DATA EXTRACT Block Start

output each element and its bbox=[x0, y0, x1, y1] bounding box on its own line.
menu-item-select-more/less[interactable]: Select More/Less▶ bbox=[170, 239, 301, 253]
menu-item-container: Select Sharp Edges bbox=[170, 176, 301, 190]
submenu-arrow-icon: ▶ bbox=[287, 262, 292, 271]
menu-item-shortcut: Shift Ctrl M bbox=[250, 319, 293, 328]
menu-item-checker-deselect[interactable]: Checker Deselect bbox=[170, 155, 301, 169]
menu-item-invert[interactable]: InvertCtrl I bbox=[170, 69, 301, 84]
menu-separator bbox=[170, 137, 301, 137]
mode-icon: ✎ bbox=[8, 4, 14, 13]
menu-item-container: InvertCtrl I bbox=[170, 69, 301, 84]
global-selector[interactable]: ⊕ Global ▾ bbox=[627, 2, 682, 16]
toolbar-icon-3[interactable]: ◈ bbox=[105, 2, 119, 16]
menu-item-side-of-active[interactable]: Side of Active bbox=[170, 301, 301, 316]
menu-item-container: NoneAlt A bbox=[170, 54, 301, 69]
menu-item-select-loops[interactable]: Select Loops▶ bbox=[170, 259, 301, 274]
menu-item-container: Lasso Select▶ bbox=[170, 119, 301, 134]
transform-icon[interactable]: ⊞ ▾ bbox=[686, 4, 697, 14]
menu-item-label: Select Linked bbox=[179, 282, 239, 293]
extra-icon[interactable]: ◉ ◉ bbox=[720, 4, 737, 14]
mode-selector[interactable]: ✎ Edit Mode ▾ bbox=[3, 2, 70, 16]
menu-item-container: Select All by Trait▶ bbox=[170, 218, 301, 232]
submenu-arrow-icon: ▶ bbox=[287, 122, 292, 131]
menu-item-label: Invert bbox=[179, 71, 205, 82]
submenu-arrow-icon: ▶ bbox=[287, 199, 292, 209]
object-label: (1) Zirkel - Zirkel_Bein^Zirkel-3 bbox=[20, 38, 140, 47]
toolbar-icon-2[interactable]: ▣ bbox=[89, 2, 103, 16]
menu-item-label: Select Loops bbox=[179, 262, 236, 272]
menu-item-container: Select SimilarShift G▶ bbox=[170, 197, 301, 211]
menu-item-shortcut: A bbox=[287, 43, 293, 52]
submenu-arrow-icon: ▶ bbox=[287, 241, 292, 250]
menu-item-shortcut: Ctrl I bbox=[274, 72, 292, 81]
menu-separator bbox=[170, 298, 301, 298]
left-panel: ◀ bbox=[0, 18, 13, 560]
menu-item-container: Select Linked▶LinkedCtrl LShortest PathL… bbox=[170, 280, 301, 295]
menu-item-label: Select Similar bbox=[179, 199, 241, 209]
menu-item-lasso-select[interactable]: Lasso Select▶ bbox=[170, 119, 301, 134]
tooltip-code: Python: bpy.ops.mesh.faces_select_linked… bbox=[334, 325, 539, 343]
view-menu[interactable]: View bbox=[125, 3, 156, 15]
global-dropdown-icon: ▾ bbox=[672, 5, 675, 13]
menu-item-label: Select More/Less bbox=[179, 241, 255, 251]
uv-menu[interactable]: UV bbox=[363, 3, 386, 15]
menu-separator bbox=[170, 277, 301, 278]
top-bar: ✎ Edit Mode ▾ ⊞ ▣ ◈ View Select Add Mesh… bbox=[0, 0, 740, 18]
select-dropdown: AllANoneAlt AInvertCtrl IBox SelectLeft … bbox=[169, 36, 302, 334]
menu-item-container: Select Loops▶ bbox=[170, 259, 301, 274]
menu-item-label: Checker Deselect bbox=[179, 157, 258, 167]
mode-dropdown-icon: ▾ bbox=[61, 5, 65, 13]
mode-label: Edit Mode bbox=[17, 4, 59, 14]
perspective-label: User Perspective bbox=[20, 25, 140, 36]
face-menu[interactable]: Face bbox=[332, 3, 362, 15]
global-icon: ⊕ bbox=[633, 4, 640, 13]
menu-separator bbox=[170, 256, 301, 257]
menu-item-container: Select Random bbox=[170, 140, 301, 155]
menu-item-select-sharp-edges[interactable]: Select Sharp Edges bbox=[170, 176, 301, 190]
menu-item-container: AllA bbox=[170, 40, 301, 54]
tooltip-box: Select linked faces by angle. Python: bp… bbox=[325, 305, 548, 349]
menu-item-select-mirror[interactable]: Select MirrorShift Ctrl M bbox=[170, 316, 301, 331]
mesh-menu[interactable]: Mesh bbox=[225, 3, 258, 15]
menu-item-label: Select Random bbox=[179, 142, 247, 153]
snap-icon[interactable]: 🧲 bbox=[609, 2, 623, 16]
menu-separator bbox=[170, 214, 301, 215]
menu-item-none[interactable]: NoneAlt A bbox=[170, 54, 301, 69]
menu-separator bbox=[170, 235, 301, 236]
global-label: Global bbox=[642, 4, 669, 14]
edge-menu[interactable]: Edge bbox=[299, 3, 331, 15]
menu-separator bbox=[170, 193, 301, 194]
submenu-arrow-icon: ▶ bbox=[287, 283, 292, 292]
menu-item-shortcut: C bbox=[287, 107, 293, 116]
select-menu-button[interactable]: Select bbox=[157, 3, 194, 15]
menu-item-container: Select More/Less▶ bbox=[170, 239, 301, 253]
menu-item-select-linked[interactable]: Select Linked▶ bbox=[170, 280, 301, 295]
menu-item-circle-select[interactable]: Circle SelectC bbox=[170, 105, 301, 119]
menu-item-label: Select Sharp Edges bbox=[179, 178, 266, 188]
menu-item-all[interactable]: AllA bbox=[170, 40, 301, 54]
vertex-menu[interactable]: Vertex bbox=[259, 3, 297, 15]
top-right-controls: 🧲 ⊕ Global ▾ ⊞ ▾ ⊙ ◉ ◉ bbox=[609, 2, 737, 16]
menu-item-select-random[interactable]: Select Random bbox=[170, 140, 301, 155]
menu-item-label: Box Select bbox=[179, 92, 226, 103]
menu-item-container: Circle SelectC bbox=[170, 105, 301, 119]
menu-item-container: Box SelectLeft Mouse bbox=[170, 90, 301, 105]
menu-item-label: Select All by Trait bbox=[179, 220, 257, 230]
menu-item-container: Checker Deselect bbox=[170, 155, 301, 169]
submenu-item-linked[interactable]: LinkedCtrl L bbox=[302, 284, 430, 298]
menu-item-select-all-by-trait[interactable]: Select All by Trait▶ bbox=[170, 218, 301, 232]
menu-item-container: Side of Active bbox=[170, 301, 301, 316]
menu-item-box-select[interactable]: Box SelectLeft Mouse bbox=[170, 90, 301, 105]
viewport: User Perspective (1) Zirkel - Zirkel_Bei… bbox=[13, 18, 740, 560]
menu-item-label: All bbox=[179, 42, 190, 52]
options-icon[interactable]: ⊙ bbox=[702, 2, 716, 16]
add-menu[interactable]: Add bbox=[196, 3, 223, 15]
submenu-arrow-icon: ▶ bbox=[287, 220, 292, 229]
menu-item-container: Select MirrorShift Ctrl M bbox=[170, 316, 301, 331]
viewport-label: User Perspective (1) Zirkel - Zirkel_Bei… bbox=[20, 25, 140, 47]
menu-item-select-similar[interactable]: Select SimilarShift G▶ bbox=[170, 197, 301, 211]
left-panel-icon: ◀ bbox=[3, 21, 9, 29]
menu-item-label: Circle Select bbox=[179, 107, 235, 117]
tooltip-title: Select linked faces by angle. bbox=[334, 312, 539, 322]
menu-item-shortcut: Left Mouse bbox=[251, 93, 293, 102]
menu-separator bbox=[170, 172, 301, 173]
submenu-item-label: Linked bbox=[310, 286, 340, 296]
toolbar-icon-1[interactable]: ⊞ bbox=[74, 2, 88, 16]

DATA EXTRACT Block End

Scan the records above for the string "selector", then report every line that contains it.

RESULT BELOW:
global-selector[interactable]: ⊕ Global ▾ bbox=[627, 2, 682, 16]
mode-selector[interactable]: ✎ Edit Mode ▾ bbox=[3, 2, 70, 16]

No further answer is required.